(Exercise) Further down are entries; set down exactly and only the lines from the one with "Anonymous said..." up to and including the one with "With over 20 year", dropping each picture.

(Extracted data)
====
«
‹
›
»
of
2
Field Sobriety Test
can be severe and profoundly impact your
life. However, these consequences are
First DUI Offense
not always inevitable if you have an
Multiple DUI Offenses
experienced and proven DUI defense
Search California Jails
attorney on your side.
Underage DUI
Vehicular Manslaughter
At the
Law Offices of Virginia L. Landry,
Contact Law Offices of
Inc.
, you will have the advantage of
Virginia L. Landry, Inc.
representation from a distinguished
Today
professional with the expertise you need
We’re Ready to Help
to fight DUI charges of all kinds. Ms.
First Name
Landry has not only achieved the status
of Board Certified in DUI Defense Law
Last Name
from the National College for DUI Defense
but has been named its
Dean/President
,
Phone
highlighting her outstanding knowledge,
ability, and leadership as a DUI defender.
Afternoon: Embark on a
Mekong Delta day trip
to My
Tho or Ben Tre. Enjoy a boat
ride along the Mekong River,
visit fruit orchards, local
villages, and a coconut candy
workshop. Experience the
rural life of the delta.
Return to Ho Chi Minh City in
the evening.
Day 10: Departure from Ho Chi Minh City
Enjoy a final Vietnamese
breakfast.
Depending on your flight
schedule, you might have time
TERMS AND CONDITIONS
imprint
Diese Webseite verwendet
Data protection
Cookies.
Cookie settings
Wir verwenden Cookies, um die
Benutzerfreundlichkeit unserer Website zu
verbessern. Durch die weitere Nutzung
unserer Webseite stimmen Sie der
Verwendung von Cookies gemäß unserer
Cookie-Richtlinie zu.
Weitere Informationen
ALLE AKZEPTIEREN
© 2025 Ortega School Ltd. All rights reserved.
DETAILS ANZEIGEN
====
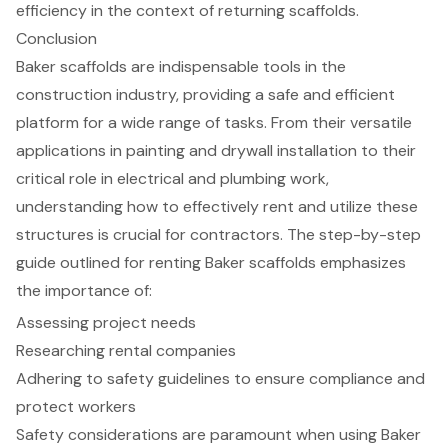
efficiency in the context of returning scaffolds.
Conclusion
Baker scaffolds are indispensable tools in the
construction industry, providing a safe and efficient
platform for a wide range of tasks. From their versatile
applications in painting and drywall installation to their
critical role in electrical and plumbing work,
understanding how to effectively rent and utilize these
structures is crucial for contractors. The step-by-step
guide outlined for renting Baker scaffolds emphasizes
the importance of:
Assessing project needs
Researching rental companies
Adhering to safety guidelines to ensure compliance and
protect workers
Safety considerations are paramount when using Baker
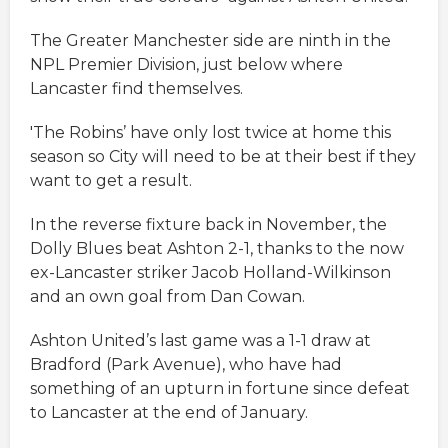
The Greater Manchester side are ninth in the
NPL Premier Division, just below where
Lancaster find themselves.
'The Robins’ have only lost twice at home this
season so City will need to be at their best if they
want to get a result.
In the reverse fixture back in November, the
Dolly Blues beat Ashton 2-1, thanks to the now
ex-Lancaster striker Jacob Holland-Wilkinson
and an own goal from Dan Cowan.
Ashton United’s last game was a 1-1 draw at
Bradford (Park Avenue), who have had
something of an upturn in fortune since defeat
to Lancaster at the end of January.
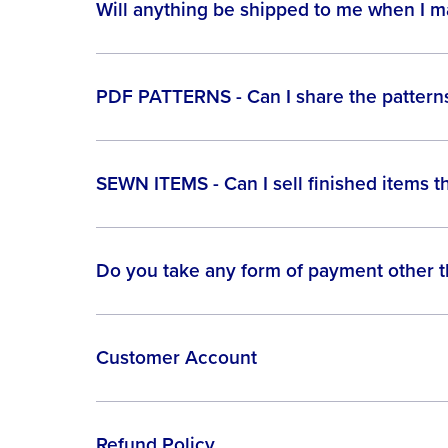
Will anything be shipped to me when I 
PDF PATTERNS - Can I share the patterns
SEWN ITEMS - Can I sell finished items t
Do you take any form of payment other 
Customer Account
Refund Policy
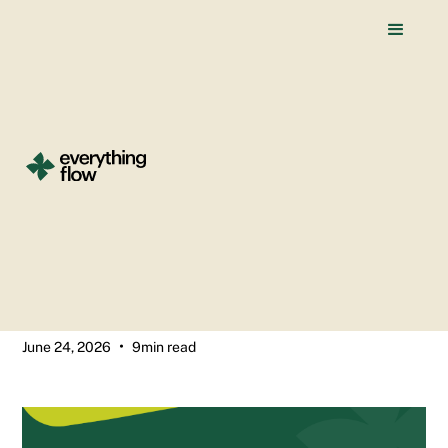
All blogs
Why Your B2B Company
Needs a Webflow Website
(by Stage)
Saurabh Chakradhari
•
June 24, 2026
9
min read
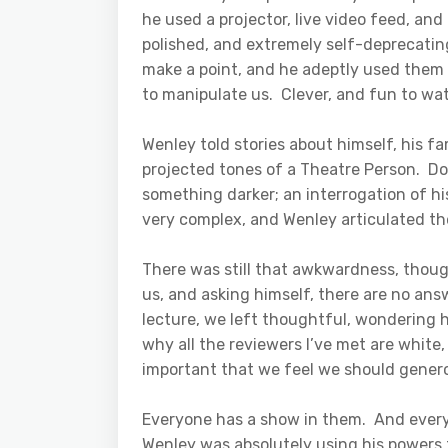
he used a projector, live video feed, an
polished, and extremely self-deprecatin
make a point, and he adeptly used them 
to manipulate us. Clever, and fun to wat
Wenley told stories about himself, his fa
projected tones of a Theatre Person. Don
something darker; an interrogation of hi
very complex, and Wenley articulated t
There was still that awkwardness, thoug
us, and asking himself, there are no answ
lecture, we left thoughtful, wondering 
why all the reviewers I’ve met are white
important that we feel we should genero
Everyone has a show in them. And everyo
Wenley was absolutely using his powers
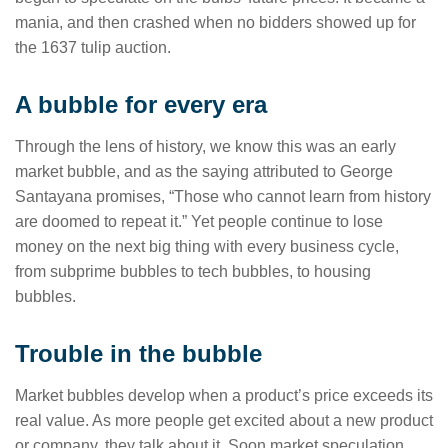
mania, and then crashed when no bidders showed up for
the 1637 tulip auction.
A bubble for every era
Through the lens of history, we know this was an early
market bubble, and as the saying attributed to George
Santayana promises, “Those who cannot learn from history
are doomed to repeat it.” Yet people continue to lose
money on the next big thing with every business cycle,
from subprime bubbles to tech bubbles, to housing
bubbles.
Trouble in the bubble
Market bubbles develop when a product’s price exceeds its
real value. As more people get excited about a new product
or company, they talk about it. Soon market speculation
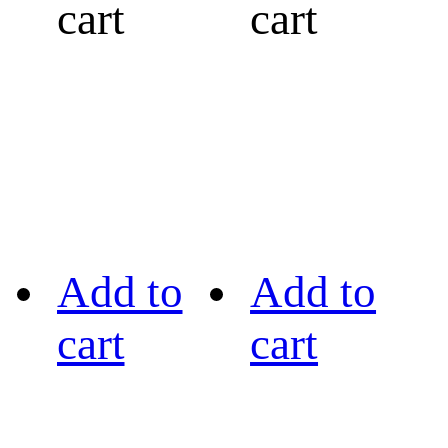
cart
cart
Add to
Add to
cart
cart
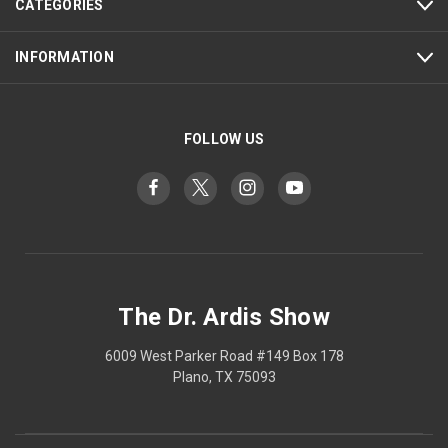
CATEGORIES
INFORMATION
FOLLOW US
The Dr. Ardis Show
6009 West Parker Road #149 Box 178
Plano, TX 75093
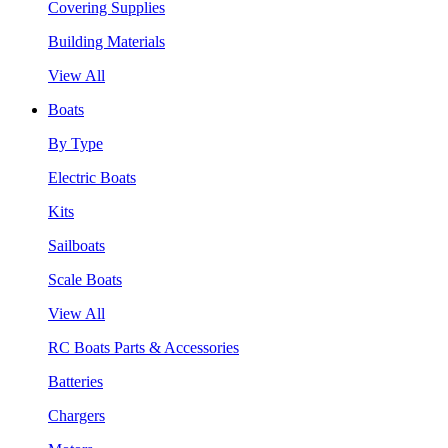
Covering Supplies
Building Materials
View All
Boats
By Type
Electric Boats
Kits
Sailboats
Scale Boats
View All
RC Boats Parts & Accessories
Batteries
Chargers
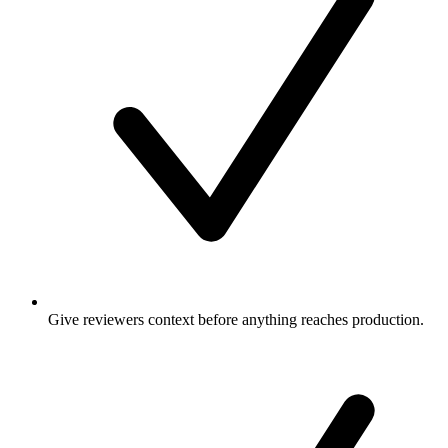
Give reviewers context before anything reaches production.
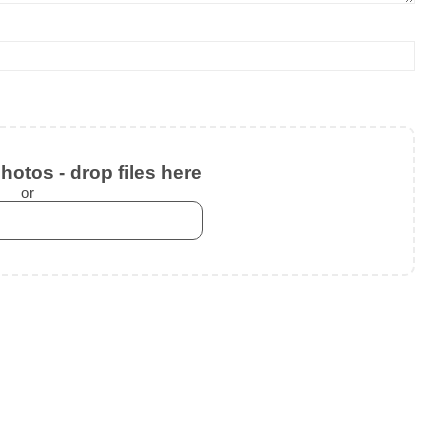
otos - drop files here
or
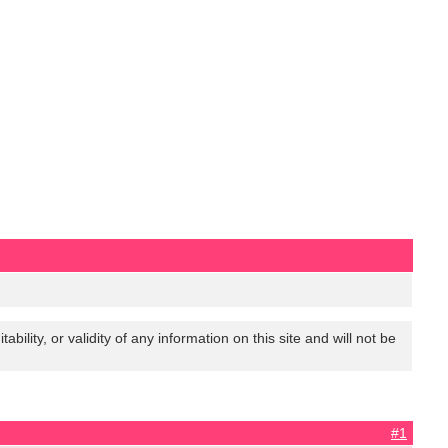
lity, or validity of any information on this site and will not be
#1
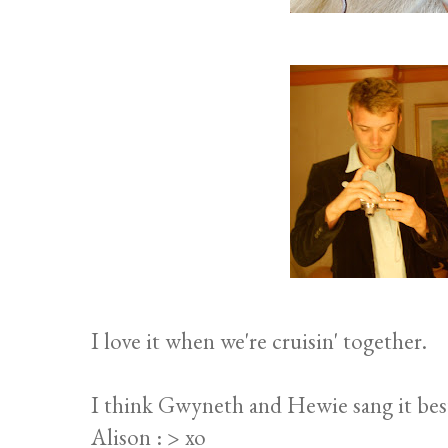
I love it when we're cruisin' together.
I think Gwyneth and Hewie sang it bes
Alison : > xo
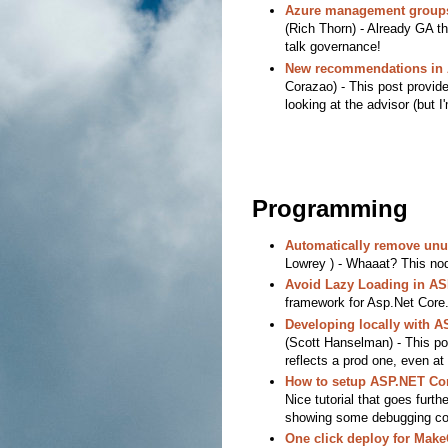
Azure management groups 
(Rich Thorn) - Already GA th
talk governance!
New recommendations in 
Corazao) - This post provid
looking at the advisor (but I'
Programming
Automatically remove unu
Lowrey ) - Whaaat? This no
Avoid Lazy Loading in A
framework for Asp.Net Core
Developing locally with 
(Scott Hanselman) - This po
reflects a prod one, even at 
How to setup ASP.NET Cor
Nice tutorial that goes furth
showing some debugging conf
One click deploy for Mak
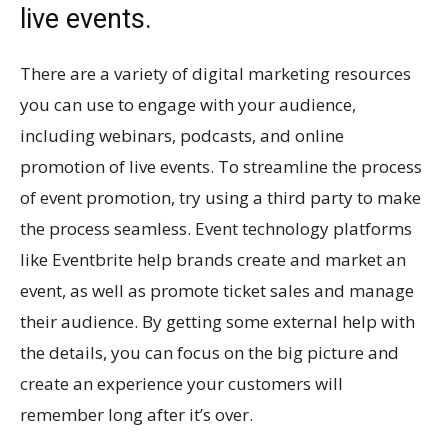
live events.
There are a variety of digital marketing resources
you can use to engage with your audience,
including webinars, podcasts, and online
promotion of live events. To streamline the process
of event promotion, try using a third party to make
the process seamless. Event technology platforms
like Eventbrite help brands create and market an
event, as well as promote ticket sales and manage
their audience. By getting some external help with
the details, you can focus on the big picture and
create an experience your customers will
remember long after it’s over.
====
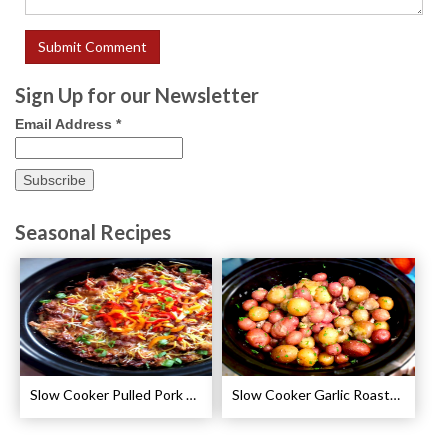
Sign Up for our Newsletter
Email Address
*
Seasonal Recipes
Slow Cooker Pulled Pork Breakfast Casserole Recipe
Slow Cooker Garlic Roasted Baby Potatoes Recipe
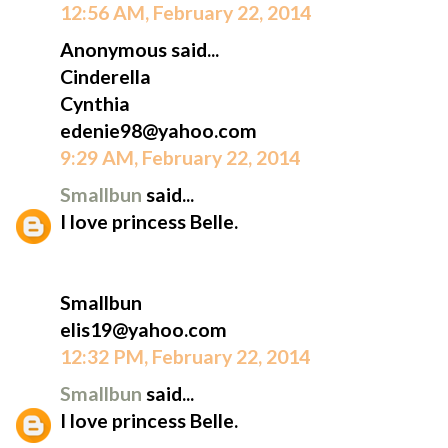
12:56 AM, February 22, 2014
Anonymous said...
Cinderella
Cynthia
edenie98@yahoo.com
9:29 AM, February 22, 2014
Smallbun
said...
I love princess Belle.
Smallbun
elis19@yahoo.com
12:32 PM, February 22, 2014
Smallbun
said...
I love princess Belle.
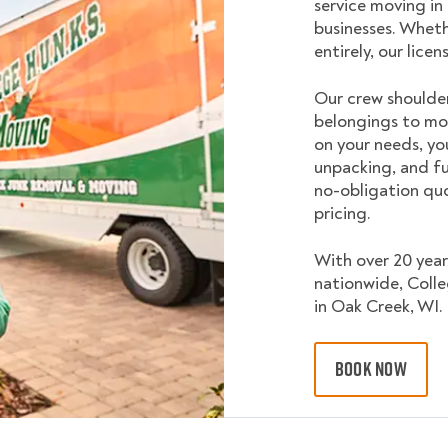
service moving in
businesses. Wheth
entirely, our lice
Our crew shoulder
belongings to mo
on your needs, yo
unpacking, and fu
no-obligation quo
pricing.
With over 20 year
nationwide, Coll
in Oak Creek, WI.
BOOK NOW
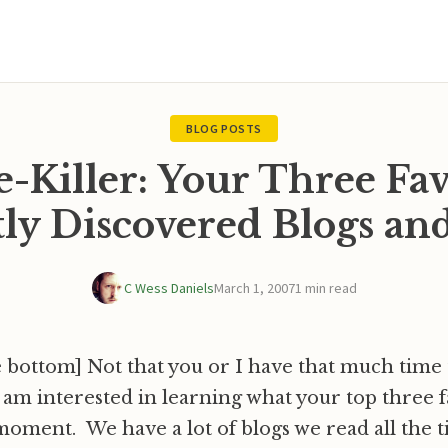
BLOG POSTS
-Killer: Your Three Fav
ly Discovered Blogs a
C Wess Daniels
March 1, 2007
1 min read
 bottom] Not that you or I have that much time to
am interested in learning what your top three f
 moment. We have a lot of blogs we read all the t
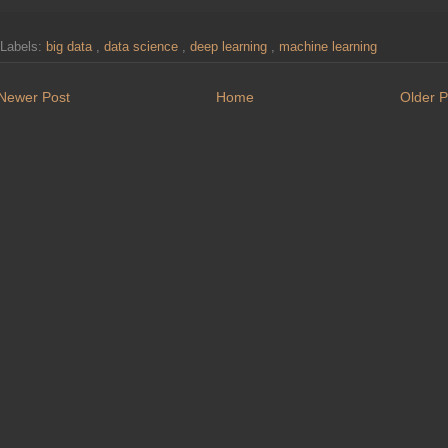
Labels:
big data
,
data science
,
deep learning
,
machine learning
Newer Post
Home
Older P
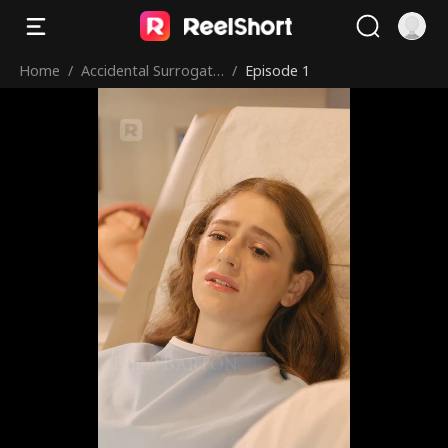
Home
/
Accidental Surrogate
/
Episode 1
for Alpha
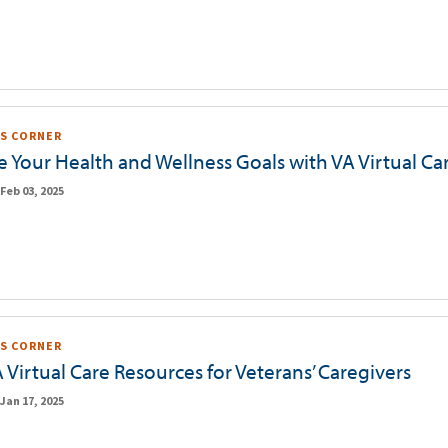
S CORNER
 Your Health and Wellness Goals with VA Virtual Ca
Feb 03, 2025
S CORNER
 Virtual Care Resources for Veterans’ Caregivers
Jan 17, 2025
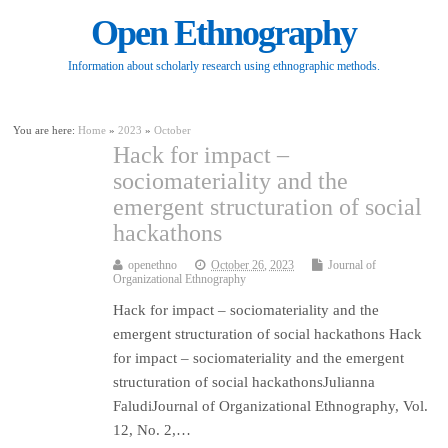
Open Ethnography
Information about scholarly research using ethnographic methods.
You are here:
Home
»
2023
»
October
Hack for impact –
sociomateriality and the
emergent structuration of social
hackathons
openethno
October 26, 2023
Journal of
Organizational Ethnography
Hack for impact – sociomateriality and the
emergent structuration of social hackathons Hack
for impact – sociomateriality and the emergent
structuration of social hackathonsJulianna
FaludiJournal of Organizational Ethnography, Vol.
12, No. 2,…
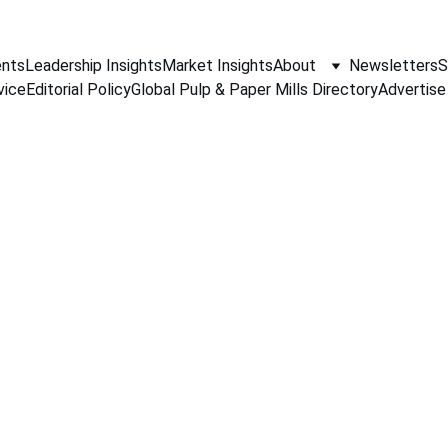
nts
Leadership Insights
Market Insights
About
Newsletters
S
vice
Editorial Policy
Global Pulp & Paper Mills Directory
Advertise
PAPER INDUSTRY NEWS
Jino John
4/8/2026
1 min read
====
(Problem solution)
Anonymous said...
Cinderella
Cynthia
edenie98@yahoo.com
9:29 AM, February 22, 2014
Smallbun
said...
I love princess Belle.
Smallbun
elis19@yahoo.com
12:32 PM, February 22, 2014
Smallbun
said...
I love princess Belle.
service moving in
businesses. Wheth
entirely, our lice
Our crew shoulder
belongings to mo
on your needs, yo
unpacking, and fu
no-obligation quo
pricing.
With over 20 year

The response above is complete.